▸ **Data records**:
^^^^^^^^^^^^^^^^
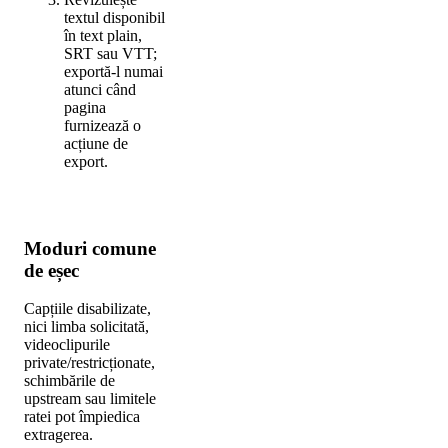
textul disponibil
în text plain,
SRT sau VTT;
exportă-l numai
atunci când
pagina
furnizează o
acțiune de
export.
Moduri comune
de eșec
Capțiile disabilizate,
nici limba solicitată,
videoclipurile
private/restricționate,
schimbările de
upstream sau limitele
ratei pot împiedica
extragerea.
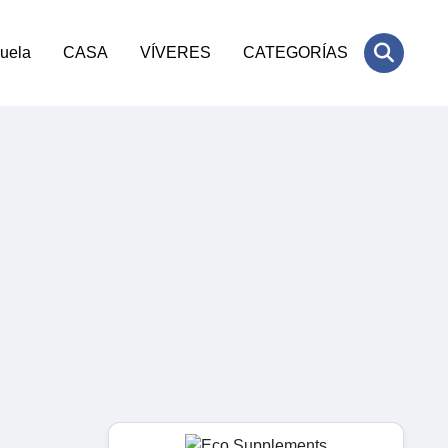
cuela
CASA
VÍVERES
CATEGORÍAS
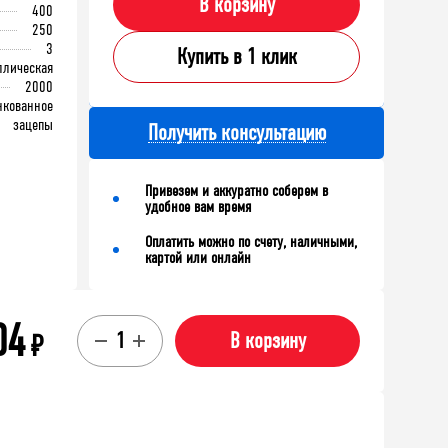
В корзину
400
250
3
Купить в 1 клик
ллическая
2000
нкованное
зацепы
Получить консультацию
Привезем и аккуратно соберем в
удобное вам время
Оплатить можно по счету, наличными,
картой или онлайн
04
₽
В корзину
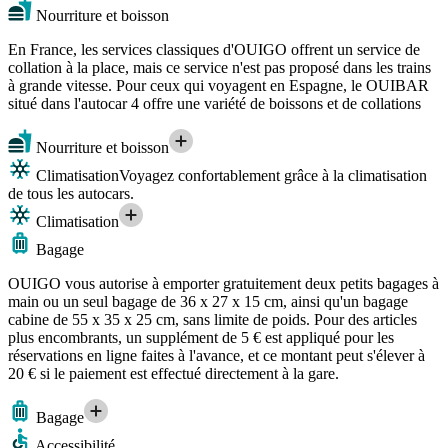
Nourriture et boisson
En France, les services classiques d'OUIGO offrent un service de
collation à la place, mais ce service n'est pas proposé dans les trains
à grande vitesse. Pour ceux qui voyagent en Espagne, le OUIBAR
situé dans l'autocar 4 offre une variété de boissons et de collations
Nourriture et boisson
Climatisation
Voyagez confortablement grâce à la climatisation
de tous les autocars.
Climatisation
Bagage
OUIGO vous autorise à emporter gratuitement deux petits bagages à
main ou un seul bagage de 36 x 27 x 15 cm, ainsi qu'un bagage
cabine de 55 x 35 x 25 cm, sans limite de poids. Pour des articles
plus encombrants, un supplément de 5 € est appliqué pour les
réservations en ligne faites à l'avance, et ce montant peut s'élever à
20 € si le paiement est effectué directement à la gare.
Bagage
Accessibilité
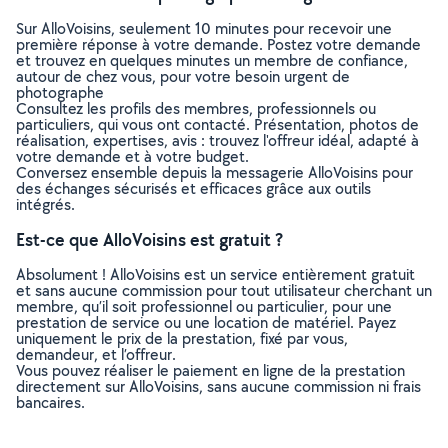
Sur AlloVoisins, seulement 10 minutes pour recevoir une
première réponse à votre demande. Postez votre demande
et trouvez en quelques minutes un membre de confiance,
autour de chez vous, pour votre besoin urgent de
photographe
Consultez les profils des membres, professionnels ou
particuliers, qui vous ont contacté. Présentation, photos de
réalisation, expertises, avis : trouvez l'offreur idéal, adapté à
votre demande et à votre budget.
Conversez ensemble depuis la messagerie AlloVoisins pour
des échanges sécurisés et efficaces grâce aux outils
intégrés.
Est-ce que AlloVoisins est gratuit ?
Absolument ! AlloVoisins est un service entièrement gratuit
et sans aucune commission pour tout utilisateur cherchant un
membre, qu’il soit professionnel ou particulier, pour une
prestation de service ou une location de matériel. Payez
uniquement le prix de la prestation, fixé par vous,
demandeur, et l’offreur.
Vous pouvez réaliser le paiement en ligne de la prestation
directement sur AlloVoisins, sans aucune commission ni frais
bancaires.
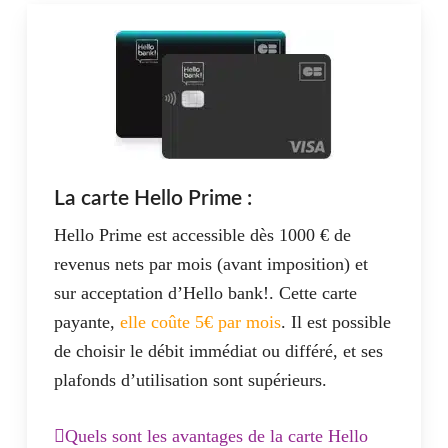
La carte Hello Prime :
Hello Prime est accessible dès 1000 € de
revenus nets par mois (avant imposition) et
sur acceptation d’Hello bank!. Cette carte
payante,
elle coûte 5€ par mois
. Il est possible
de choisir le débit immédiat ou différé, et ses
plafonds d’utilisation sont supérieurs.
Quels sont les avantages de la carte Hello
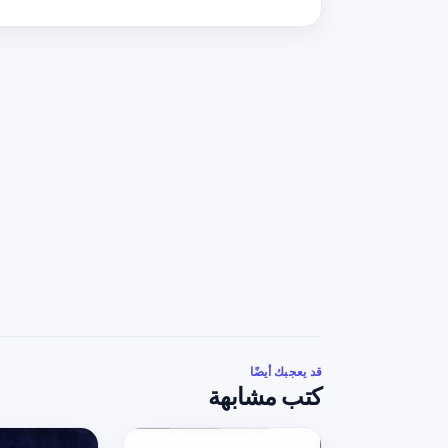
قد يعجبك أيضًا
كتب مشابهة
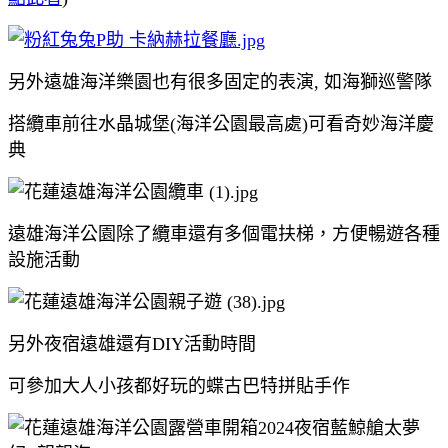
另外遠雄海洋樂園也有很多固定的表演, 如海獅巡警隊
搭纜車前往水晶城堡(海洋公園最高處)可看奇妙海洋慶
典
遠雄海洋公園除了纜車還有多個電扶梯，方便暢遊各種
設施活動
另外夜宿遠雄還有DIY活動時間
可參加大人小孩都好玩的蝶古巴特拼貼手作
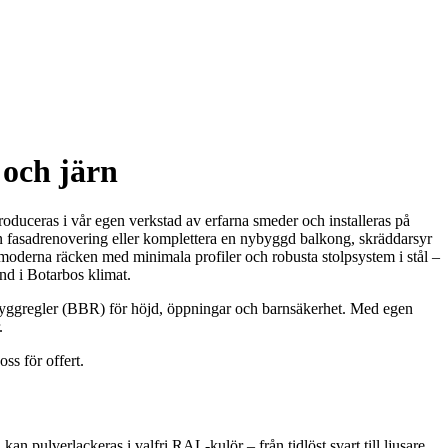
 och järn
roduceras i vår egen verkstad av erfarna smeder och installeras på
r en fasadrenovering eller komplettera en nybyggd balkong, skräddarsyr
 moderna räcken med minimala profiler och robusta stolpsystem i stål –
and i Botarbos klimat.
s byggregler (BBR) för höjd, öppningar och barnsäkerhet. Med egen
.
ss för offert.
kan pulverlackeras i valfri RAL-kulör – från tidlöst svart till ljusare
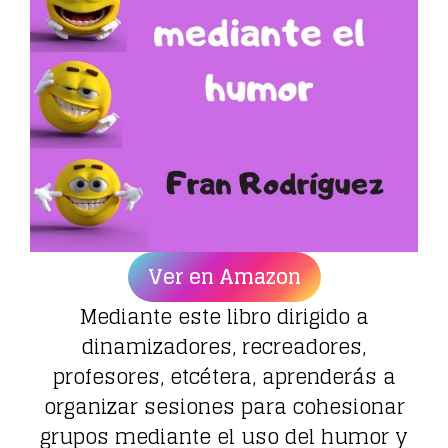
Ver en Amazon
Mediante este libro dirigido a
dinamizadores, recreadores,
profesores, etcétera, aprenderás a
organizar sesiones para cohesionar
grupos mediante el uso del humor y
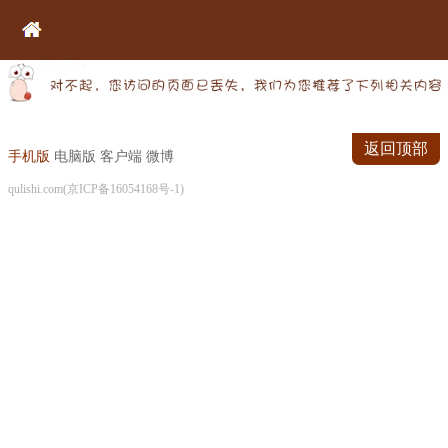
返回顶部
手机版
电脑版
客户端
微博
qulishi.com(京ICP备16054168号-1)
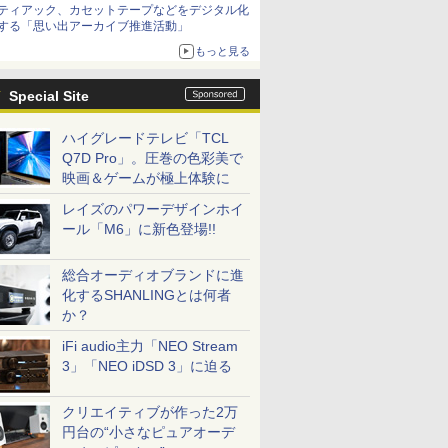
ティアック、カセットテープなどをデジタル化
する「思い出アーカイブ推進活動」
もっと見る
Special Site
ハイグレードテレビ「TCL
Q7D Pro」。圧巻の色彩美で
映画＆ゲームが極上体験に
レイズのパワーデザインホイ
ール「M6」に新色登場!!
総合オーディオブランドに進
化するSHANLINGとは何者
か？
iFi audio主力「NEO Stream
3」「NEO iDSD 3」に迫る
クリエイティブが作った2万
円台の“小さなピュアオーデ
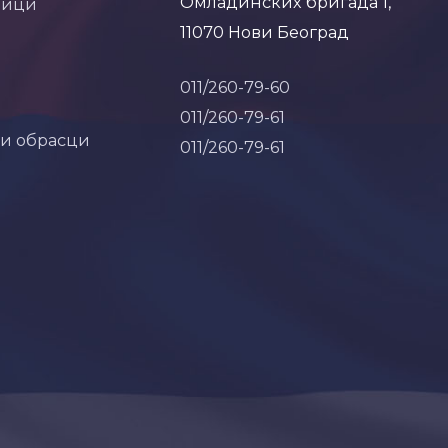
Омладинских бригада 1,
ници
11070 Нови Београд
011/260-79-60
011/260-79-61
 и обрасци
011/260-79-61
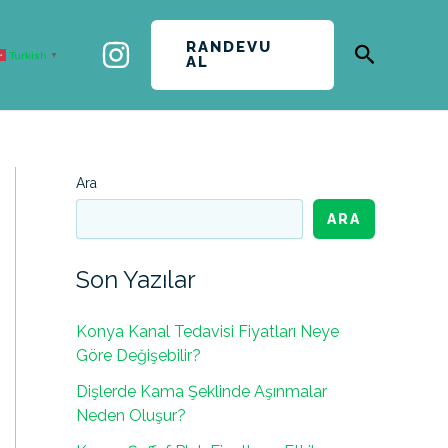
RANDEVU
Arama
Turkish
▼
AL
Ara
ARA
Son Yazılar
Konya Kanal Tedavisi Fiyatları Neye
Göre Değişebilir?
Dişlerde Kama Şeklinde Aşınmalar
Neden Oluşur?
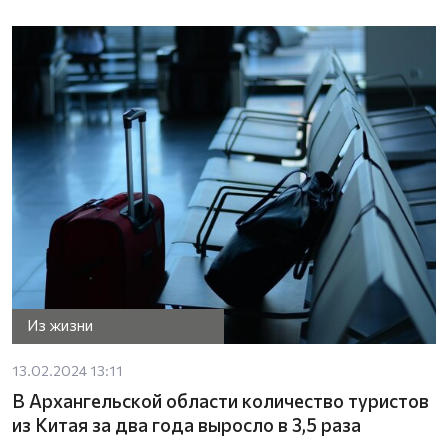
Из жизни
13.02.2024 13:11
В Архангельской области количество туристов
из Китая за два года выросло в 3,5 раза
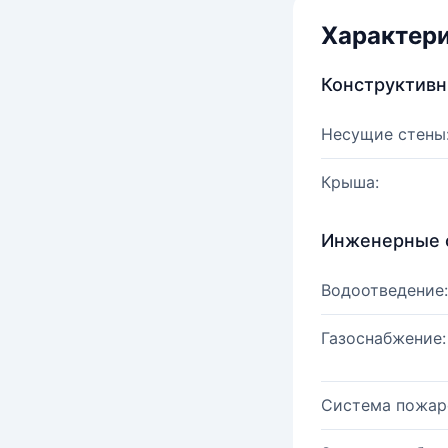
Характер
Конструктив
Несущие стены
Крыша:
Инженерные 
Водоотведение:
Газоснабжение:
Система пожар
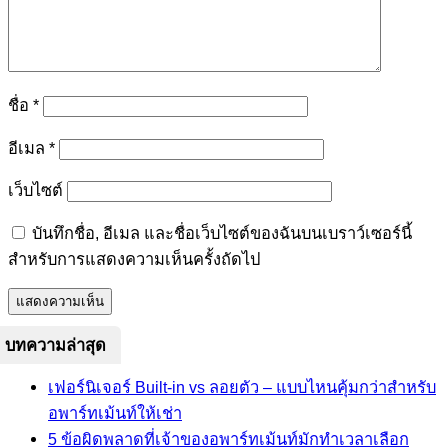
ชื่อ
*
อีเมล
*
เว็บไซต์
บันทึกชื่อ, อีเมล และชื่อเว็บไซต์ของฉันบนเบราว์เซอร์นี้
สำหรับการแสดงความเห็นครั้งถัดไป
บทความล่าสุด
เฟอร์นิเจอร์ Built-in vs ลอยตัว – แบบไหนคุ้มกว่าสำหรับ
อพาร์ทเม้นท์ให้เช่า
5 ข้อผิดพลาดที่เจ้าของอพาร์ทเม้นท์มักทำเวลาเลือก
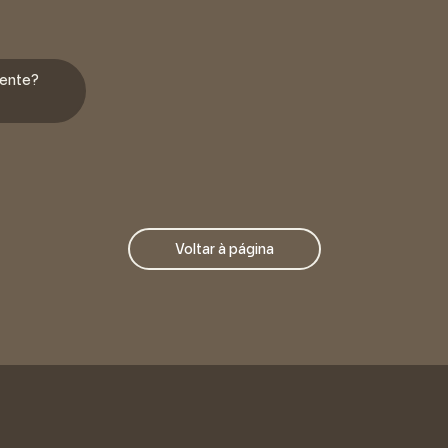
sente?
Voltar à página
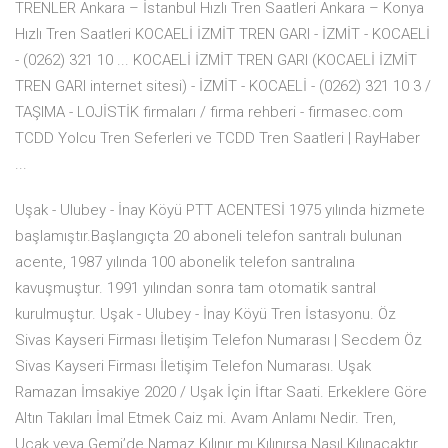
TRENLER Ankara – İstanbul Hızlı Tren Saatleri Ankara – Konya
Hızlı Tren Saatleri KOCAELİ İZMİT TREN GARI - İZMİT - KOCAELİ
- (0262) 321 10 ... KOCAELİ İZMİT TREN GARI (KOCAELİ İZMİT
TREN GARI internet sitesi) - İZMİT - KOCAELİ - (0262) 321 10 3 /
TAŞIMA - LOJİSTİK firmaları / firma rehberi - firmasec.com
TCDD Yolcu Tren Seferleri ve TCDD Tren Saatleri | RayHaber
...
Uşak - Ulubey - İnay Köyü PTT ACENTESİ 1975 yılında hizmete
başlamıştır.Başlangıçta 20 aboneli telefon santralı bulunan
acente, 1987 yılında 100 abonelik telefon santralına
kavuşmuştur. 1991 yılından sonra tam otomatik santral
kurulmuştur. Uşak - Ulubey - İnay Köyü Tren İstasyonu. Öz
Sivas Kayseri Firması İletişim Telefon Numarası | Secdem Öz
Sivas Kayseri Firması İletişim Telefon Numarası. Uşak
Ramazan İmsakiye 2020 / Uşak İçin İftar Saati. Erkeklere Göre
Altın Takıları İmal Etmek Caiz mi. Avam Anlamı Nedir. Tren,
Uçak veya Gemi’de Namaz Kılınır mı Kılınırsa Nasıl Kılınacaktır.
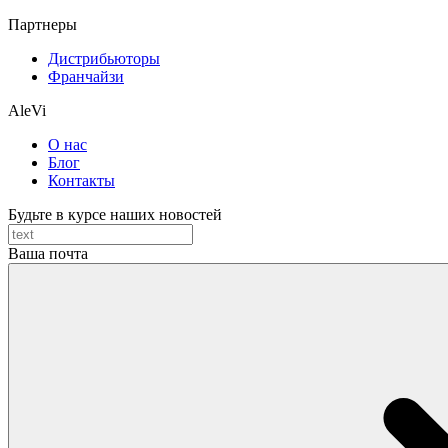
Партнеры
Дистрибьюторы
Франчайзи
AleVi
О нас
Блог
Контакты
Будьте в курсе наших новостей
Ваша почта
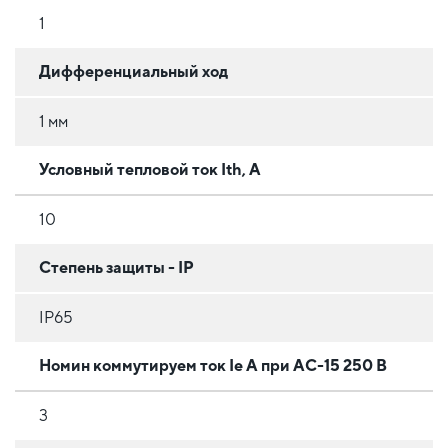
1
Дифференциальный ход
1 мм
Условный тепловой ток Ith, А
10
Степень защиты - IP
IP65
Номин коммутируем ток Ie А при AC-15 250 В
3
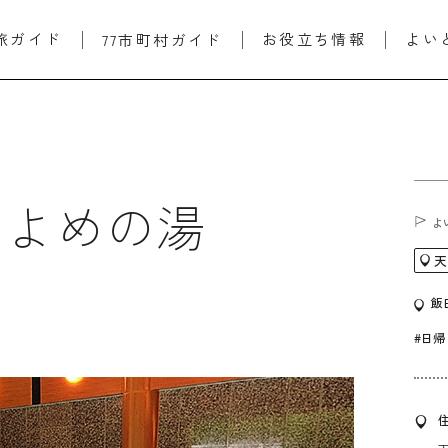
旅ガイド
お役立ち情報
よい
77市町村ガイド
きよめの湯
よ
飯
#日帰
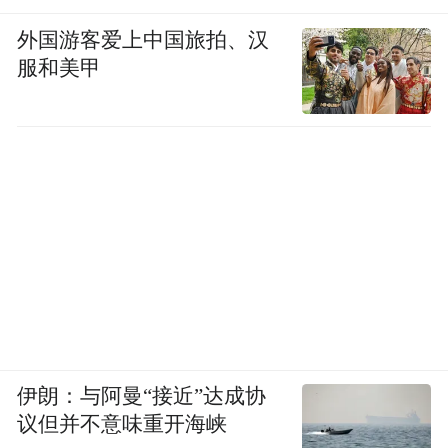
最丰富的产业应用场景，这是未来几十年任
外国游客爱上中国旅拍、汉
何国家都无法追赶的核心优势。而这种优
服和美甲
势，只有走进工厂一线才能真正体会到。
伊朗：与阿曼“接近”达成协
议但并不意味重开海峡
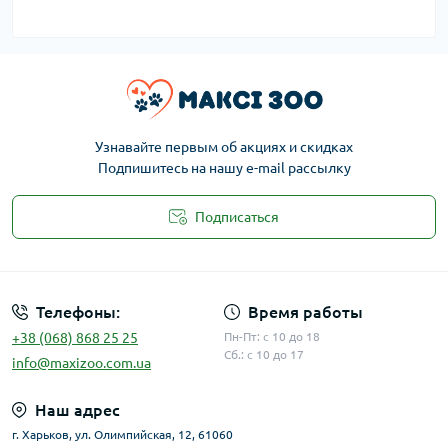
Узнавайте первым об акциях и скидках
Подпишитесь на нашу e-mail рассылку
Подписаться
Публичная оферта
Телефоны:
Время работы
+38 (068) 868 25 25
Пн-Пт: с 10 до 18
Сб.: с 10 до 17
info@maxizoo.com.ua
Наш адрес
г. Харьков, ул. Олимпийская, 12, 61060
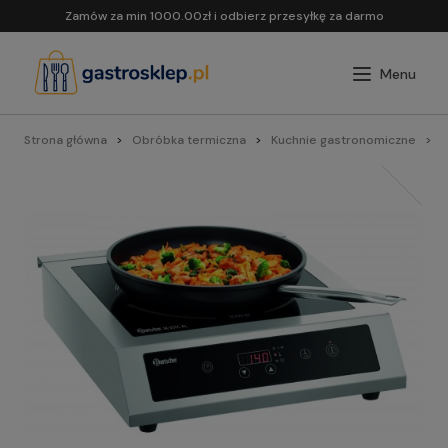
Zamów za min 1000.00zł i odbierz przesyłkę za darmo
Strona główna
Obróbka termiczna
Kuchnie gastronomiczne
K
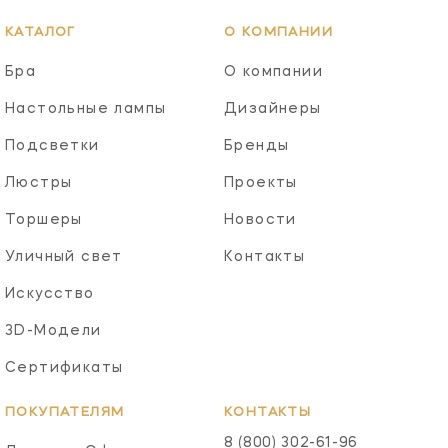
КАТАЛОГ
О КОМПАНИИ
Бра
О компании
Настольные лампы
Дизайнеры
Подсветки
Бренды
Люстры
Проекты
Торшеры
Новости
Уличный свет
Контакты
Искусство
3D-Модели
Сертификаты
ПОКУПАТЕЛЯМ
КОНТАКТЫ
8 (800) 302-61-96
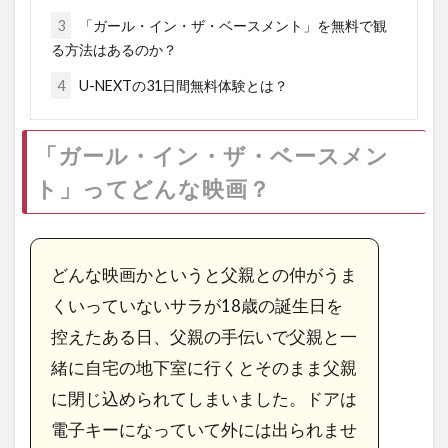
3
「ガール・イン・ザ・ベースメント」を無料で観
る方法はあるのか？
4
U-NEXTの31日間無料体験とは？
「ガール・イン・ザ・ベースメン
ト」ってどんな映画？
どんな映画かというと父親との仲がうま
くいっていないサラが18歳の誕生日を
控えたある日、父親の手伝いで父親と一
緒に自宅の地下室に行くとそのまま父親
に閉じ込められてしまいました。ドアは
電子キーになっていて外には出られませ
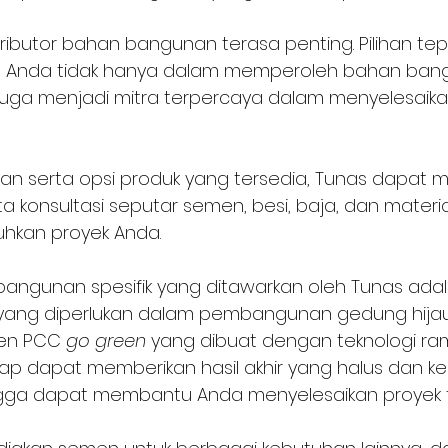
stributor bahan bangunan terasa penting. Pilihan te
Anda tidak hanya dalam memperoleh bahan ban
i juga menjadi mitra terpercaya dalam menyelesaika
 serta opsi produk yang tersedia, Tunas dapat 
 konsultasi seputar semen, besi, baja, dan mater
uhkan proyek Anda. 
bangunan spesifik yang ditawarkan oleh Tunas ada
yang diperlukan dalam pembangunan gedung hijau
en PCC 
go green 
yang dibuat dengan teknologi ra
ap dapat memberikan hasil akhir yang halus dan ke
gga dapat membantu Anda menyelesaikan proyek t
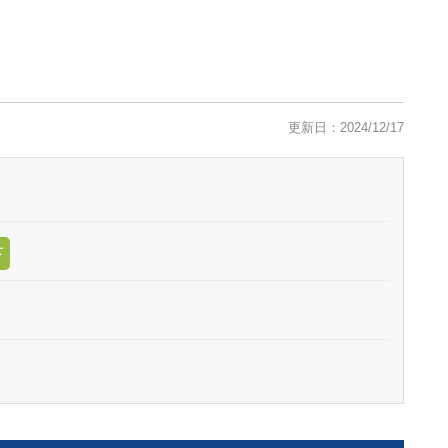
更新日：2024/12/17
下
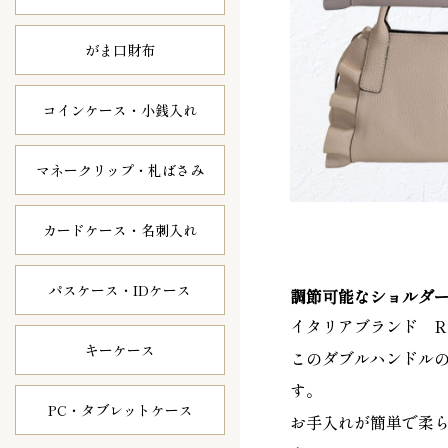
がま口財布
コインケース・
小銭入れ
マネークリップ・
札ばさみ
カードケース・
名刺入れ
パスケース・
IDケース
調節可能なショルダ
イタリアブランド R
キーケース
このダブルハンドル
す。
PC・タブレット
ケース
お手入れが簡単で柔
^^^^^^^^^^^^^^^^
▸ **Task requirements**:
Write out exactly the lines from the one that contains "Strona główna" through the last line of the data above, both included. Leave every picture out.

▸ **Answer section**:
Strona główna
Obróbka termiczna
Kuchnie gastronomiczne
K
КАТАЛОГ
О КОМПАНИИ
Бра
О компании
Настольные лампы
Дизайнеры
Подсветки
Бренды
Люстры
Проекты
Торшеры
Новости
Уличный свет
Контакты
Искусство
3D-Модели
Сертификаты
ПОКУПАТЕЛЯМ
КОНТАКТЫ
8 (800) 302-61-96
3
「ガール・イン・ザ・ベースメント」を無料で観
る方法はあるのか？
4
U-NEXTの31日間無料体験とは？
「ガール・イン・ザ・ベースメン
ト」ってどんな映画？
どんな映画かというと父親との仲がうま
くいっていないサラが18歳の誕生日を
控えたある日、父親の手伝いで父親と一
緒に自宅の地下室に行くとそのまま父親
に閉じ込められてしまいました。ドアは
電子キーになっていて外には出られませ
stributor bahan bangunan terasa penting. Pilihan te
Anda tidak hanya dalam memperoleh bahan ban
i juga menjadi mitra terpercaya dalam menyelesaika
 serta opsi produk yang tersedia, Tunas dapat 
 konsultasi seputar semen, besi, baja, dan mater
uhkan proyek Anda. 
bangunan spesifik yang ditawarkan oleh Tunas ada
yang diperlukan dalam pembangunan gedung hijau
en PCC 
go green 
yang dibuat dengan teknologi ra
ap dapat memberikan hasil akhir yang halus dan ke
gga dapat membantu Anda menyelesaikan proyek t
更新日：2024/12/17
下
がま口財布
コインケース・
小銭入れ
マネークリップ・
札ばさみ
カードケース・
名刺入れ
パスケース・
IDケース
調節可能なショルダ
イタリアブランド R
キーケース
このダブルハンドル
す。
PC・タブレット
ケース
お手入れが簡単で柔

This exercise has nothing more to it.